Velvet Pawlor Code of Conduct


For Tail-Waggers, Gentle Paws, and Refined Rascals

  1. Password, Please:
    Access is granted only to those who know the current password. Share it wisely, like a secret biscuit recipe.

  2. Punctual Paws:
    Arrive on time and on leash  no fashionably late divas (unless you're a poodle or doodle, then we understand).

  3. Clean Slate, Fluffy Fate:
    For everyone’s comfort, please potty before your appointment. We’ll handle the sparkle, you handle the sprinkle.

  4. No Rude Ruffhousing:
    This is a speakeasy, not a bark-a-palooza. Courteous canines only rowdy vibes stay at the hydrant.

  5. Respect the Magic:
    Behind every wag is a groomer enchanted by their craft. Trust the magic, tip the artists, and fluff with pride.
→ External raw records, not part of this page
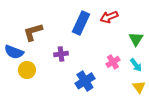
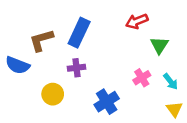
blue rectangle: (81, 23) -> (79, 33), moved
green triangle: (136, 39) -> (159, 45), moved
yellow circle: (27, 70) -> (53, 94), moved

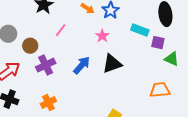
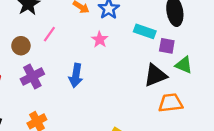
brown circle: (30, 46) -> (21, 46), moved
black triangle: (112, 64) -> (155, 75), moved
blue arrow: (82, 65) -> (76, 75), turned 150

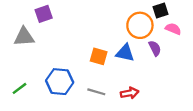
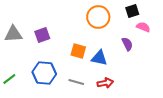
purple square: (44, 14) -> (42, 35), moved
orange circle: (140, 25) -> (98, 17), moved
blue triangle: (125, 53) -> (99, 58), moved

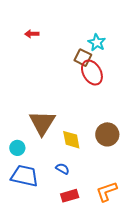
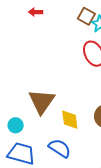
brown square: (83, 58) -> (86, 16), moved
blue semicircle: (62, 169) -> (60, 148), size x1.6

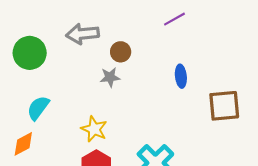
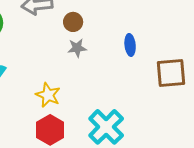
gray star: (110, 77) -> (77, 48), moved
  6. All Tails Welcome, But Space is Limited:
    Appointments are exclusive. Cancellations or no-shows without notice may face a penalty.

  7. Timely Pick-Up Is Part of the Experience At The Velvet Pawlor, we’re not a kennel we’re a one-on-one, personalized grooming lounge. That means your pet’s appointment is reserved exclusively for them, and once their pampering is complete, we kindly ask that they be picked up promptly.
    Why?                                                                           
    We maintain a calm, low-stress environment without  crowding. Lingering guests (no matter how adorable) disrupt the flow and serenity we work hard to create for every pet. Please arrive for pick-up within 30 minutes of completion notice. Late pick-ups may be subject to a sitting fee or require rescheduling in the future. We appreciate your understanding keeping our space quiet and peaceful helps us care for your pets the way they deserve. 

 Thank you for being part of our secret place of elegance. Now go out there and strut like you just stepped out of Gatsby’s barkyard.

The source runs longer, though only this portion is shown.